CHICAGO (WLS) -- The Chicago Police Department will increase patrols following a violent weekend in the city. Eight people were murdered, including a teenager who played basketball in St. Sabina's Peace League, over the weekend.

Chicago police said that over the three-day period of Friday to Sunday, seven people were fatally shot and another was stabbed to death. Dozens of other people were shot.

Deionte Harris, 18, a graduate of Bogan High School who had just enrolled at Olive-Harvey College, was shot to death at 10:30 a.m. Sunday on 84th and Hermitage. He had played basketball for St. Sabina's Peace League the night before.

"He was in all types of tournaments. He loved playing basketball. He was in the AAU team. He played ball for Bogan," Karen Howard, Harris' aunt, said.

"I'm in church preaching yesterday how we have to do whatever we have to do to save our children. And while I'm talking about it, somebody is being snatched," Father Michael Pfleger, St. Sabina Church, said.

After reaching a low in 2014, gun violence in Chicago is once again on the rise. At least 57 more people have been killed so far this year than last. In an effort to curb the violence, Chicago Mayor Rahm Emanuel said 319 police officers will be reassigned from desk duty to the streets as part of his 2016 city budget. Those spots will be filled by civilians.

"Chicago will never turn its back on its own children. We are better than that," Mayor Emanuel said Monday morning.

Adam Collins, a spokesman for the mayor's office, said the plan was expected to cost $20 million and had already been accounted for in the 2016 budget recommendation. The office said the civilian employees will work as crossing guard supervisors, nurses, freedom of open information officers and other positions that are now filled by police offices.

"While we have made important strides to refocus our resources in the past four years, there are still a number of highly trained police officers doing administrative work," the mayor said in a statement. "So we asked a simple question of officers filling administrative roles: Do you need a gun, a star and arrest powers to do your job?"

Since Emanuel took office in 2011, the police department under Superintendent Garry McCarthy has moved other officers from desk jobs to street duty. With Emanuel's blessing and the city's checkbook, tens of millions of dollars have been spent to dispatch officers by the hundreds to work overtime in high-crime neighborhoods, parks and other spots around the city.

The results in 2013 and 2014 were promising. After the number of homicides spiked past the 500 mark in 2012, the total dropped to 419 in 2013 and 407 last year. But department statistics show homicides have spiked to 343 so far this year - 57 more than at the same point last year. The number of shooting incidents climbed to 1,753 so far this year, or nearly 300 more than in the same period last year.

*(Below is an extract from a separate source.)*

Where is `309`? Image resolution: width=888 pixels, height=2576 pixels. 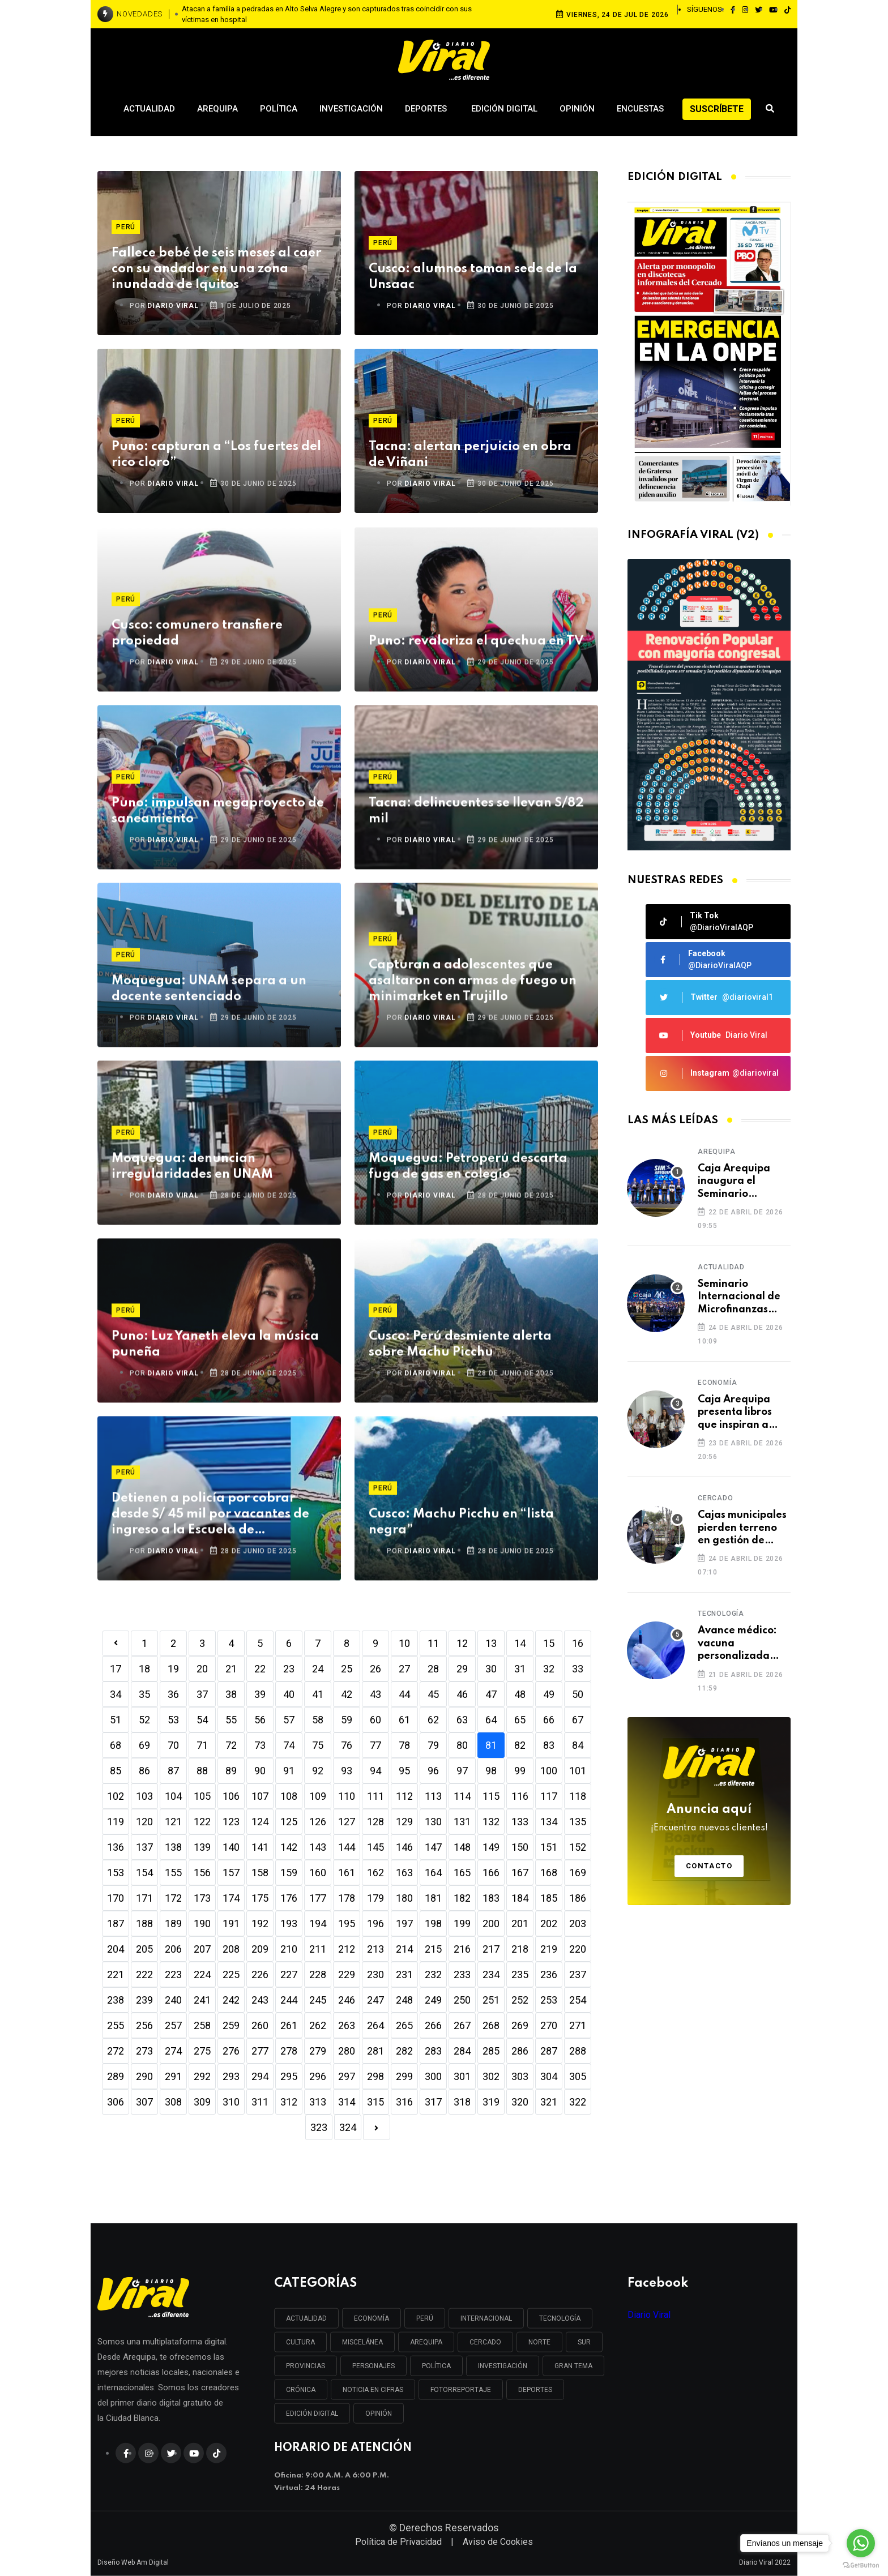 309 is located at coordinates (202, 2102).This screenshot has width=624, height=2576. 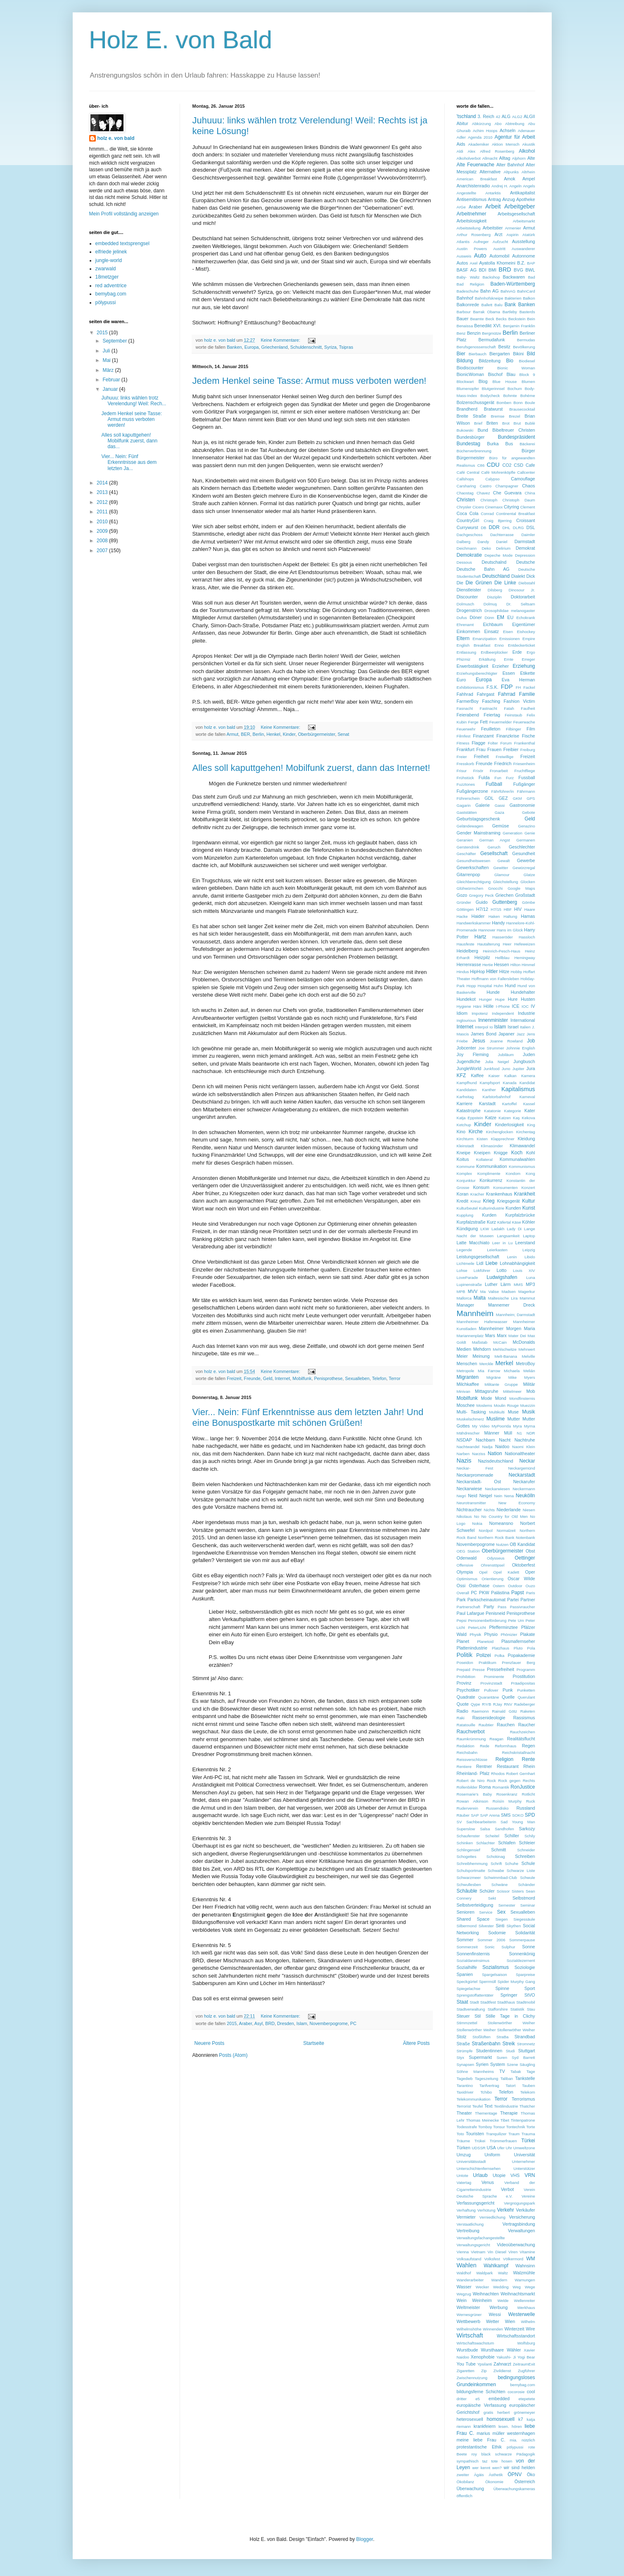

Chicago is one of several U.S. cities, including Houston, New Orleans, Baltimore and Milwaukee, which have seen spikes in the number of homicides. But Chicago has been at the center of the story of gun violence, particularly since homicides climbed past the 500 mark - far higher than the totals reported in the much larger cities of New York and Los Angeles.

And just this year, film director Spike Lee tackled the subject of gun violence in the city when he came to film a movie titled "Chiraq."

Emanuel plans to introduce the budget on Tuesday.